NOTE HISTORIQUE
Le Libéria a été créé en 1847 par des anciens esclaves américains affranchis, qui ont acheté des terres aux chefs locaux. Les descendants de ces colons, appelés Américano-Libériens, ont détenu le pouvoir au Libéria jusqu’en 1980, année où le président fut assassiné au cours d’un coup d’Etat dirigé par un militaire, Samuel Doe. S’il a marqué la fin de la domination des Américano-Libériens, ce coup d’Etat a en même temps été le début d’une période d’instabilité.
En arrivant au pouvoir, Doe a suspendu la constitution mais a promis un retour rapide à un gouvernement civil. En 1984, il a autorisé le rétablissement des partis politiques, et il fut, en 1985, le premier président d’origine autochtone.
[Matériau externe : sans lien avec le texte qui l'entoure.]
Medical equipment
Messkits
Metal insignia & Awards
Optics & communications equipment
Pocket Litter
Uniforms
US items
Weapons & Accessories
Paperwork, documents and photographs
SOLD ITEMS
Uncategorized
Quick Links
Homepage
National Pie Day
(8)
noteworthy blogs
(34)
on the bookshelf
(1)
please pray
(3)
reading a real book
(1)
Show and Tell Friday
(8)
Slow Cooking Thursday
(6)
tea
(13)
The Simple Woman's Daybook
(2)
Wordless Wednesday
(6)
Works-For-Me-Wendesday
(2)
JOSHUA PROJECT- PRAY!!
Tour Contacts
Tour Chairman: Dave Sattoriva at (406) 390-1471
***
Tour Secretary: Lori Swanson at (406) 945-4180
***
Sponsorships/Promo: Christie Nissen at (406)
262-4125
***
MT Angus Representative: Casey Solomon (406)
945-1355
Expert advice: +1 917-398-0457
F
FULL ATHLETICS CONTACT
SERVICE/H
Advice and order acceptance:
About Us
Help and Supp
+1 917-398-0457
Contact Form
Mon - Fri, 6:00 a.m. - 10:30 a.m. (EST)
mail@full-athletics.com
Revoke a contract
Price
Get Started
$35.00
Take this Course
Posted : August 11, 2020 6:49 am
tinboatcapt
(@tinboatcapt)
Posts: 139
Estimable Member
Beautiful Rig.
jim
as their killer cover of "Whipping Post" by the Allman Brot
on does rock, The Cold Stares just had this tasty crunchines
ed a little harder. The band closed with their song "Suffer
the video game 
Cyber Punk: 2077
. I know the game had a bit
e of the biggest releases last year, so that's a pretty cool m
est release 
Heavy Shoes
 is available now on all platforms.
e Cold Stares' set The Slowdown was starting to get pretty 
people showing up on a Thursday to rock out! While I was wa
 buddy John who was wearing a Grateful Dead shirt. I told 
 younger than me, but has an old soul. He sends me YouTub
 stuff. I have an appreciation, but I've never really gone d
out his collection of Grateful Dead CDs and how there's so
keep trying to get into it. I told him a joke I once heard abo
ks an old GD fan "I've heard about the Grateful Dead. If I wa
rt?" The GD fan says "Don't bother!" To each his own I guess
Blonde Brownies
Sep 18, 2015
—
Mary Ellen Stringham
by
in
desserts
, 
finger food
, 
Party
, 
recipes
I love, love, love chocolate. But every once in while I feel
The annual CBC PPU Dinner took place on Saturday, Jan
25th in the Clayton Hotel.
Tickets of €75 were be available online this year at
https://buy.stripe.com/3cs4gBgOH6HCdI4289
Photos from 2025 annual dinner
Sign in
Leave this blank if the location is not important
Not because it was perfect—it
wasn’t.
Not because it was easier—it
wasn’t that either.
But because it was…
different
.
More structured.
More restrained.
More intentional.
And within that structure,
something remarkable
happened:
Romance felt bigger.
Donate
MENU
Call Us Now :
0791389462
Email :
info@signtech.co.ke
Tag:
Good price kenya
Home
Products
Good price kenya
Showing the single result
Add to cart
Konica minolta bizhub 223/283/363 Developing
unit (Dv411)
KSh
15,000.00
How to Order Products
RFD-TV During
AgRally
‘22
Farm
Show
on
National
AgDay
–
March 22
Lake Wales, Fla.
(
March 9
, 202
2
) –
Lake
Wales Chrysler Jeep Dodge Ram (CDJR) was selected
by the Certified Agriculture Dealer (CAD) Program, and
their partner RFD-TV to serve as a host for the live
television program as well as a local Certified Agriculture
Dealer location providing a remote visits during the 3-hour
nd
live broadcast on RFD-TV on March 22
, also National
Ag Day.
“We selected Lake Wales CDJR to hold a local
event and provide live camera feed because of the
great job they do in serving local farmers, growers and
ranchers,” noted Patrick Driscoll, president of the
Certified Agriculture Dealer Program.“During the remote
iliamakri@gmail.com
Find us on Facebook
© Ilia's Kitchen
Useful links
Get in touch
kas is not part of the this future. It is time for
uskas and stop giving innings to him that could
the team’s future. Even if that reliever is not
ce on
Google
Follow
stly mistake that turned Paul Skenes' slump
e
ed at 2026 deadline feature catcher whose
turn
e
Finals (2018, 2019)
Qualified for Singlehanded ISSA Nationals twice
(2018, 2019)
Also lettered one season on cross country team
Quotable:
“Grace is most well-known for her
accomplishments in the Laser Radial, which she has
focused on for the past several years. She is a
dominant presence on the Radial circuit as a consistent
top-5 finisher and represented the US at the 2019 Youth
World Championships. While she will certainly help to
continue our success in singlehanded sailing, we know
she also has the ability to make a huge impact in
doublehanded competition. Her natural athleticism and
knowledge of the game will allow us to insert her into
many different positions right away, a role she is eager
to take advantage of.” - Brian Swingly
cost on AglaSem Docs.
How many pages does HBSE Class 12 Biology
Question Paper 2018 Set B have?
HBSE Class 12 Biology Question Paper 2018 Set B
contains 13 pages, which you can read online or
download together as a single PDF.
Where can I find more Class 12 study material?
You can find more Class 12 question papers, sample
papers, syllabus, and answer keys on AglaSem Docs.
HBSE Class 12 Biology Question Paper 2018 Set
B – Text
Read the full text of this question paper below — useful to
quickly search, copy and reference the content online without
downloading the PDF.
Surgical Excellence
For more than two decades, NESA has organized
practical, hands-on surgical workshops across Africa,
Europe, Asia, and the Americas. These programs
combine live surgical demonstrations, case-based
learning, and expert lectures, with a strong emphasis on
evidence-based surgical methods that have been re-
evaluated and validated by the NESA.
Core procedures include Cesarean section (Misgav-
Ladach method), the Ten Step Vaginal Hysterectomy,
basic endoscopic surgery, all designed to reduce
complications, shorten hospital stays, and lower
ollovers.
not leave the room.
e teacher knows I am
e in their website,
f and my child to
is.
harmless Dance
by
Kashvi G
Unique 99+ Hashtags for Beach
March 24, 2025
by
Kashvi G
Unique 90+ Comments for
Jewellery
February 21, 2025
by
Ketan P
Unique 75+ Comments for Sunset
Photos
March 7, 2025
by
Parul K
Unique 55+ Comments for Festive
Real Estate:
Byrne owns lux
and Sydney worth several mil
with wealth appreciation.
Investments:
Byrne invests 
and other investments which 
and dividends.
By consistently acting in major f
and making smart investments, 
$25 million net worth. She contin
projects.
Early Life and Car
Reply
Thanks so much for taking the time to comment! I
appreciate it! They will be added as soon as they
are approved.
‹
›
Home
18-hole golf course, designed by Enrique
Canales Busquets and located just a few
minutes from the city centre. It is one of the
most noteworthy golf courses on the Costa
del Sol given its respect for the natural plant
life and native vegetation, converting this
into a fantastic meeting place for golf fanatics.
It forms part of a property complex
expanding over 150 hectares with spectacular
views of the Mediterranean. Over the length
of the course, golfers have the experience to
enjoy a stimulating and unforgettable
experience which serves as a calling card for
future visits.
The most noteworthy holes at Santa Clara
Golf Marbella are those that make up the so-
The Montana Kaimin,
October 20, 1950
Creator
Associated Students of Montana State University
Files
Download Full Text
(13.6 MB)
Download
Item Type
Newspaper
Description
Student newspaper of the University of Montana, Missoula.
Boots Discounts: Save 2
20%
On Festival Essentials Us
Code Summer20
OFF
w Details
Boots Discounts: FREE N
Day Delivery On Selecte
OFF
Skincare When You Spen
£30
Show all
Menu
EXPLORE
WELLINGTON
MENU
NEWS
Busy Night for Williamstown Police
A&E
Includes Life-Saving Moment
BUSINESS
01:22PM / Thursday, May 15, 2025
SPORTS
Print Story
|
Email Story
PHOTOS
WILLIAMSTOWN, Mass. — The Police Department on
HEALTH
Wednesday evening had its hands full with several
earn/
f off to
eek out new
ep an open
A la fin des années 1980, le gouvernement arbitraire et l’effondrement de l’économie ont débouché sur la guerre civile. En 1989, les dissidents du Front patriotique national de Charles Taylor ont pris le contrôle de la plus grande partie du territoire et ont exécuté Doe en 1990. Les combats se sont intensifiés du fait que les rebelles se sont scindés, se combattant mutuellement et combattant l’armée libérienne et les forces ouest-africaines de maintien de la paix.
En 1995, un accord de paix fut signé et Taylor finit par être élu président. En 1999, le Ghana, le Nigéria et d’autres gouvernements accusèrent Taylor de soutenir les rebelles de Sierra Leone; de son côté, Taylor accusait la Guinée de soutenir des rebelles libériens dans le nord du pays.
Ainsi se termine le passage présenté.